THE DATA >>
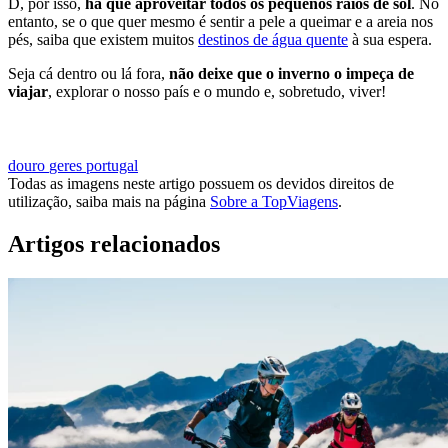
D, por isso,
há que aproveitar todos os pequenos raios de sol
. No
entanto, se o que quer mesmo é sentir a pele a queimar e a areia nos
pés, saiba que existem muitos
destinos de água quente
à sua espera.
Seja cá dentro ou lá fora,
não deixe que o inverno o impeça de
viajar
, explorar o nosso país e o mundo e, sobretudo, viver!
MARCAR ESCAPADINHA PARA ESTE INVERNO
douro
geres
portugal
Todas as imagens neste artigo possuem os devidos direitos de
utilização, saiba mais na página
Sobre a TopViagens
.
Artigos relacionados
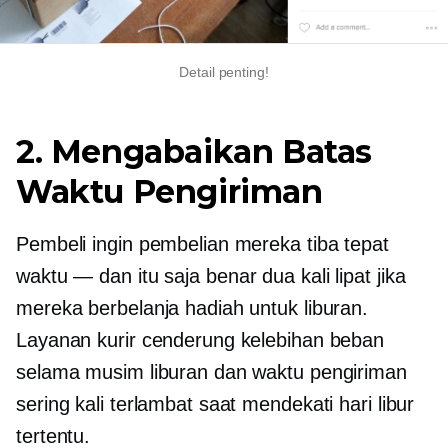
Detail penting!
2. Mengabaikan Batas
Waktu Pengiriman
Pembeli ingin pembelian mereka tiba tepat
waktu — dan itu saja
benar dua kali lipat
jika
mereka berbelanja hadiah untuk liburan.
Layanan kurir cenderung kelebihan beban
selama musim liburan dan waktu pengiriman
sering kali terlambat saat mendekati hari libur
tertentu.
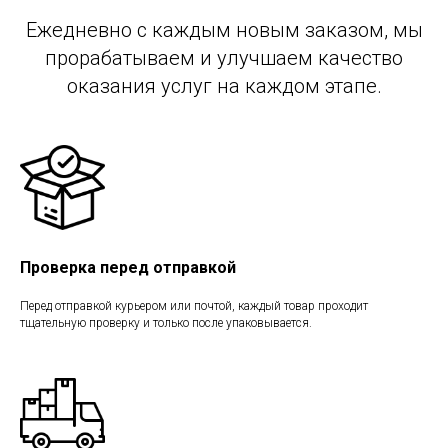
Ежедневно с каждым новым заказом, мы
прорабатываем и улучшаем качество
оказания услуг на каждом этапе.
Проверка перед отправкой
Перед отправкой курьером или почтой, каждый товар проходит
тщательную проверку и только после упаковывается.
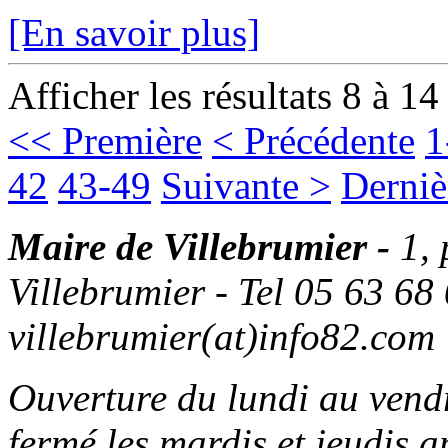
[En savoir plus]
Afficher les résultats 8 à 14
<< Première
< Précédente
1
42
43-49
Suivante >
Derniè
Maire de Villebrumier -
1,
Villebrumier - Tel 05 63 68 
villebrumier(at)info82.com
Ouverture du lundi au ven
fermé les mardis et jeudis a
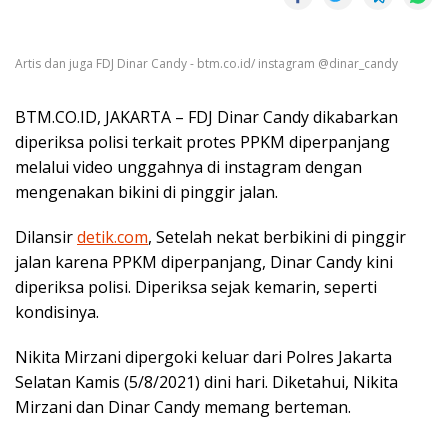
Artis dan juga FDJ Dinar Candy - btm.co.id/ instagram @dinar_candy
BTM.CO.ID, JAKARTA – FDJ Dinar Candy dikabarkan
diperiksa polisi terkait protes PPKM diperpanjang
melalui video unggahnya di instagram dengan
mengenakan bikini di pinggir jalan.
Dilansir
detik.com
, Setelah nekat berbikini di pinggir
jalan karena PPKM diperpanjang, Dinar Candy kini
diperiksa polisi. Diperiksa sejak kemarin, seperti
kondisinya.
Nikita Mirzani dipergoki keluar dari Polres Jakarta
Selatan Kamis (5/8/2021) dini hari. Diketahui, Nikita
Mirzani dan Dinar Candy memang berteman.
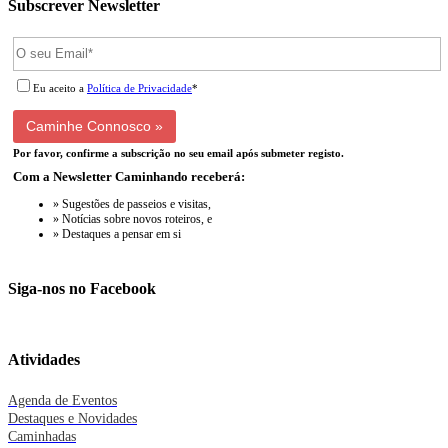
Subscrever Newsletter
Eu aceito a
Política de Privacidade
*
Por favor, confirme a subscrição no seu email após submeter registo.
Com a Newsletter Caminhando receberá:
» Sugestões de passeios e visitas,
» Notícias sobre novos roteiros, e
» Destaques a pensar em si
Siga-nos no Facebook
Atividades
Agenda de Eventos
Destaques e Novidades
Caminhadas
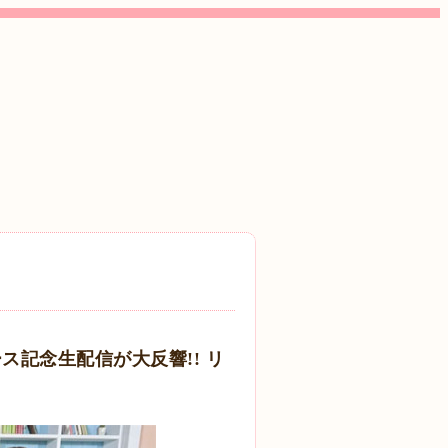
リース記念生配信が大反響!! リ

TASK INSTRUCTIONS >>
Skip the pictures. Please copy exactly the lines from the one with "jalan karena PPKM" through the final line of the material above, both ends included.

PROBLEM SOLUTION >>
jalan karena PPKM diperpanjang, Dinar Candy kini
diperiksa polisi. Diperiksa sejak kemarin, seperti
kondisinya.
Nikita Mirzani dipergoki keluar dari Polres Jakarta
Selatan Kamis (5/8/2021) dini hari. Diketahui, Nikita
Mirzani dan Dinar Candy memang berteman.
Subscrever Newsletter
Eu aceito a
Política de Privacidade
*
Por favor, confirme a subscrição no seu email após submeter registo.
Com a Newsletter Caminhando receberá:
» Sugestões de passeios e visitas,
» Notícias sobre novos roteiros, e
» Destaques a pensar em si
Siga-nos no Facebook
Atividades
Agenda de Eventos
Destaques e Novidades
Caminhadas
リース記念生配信が大反響!! リ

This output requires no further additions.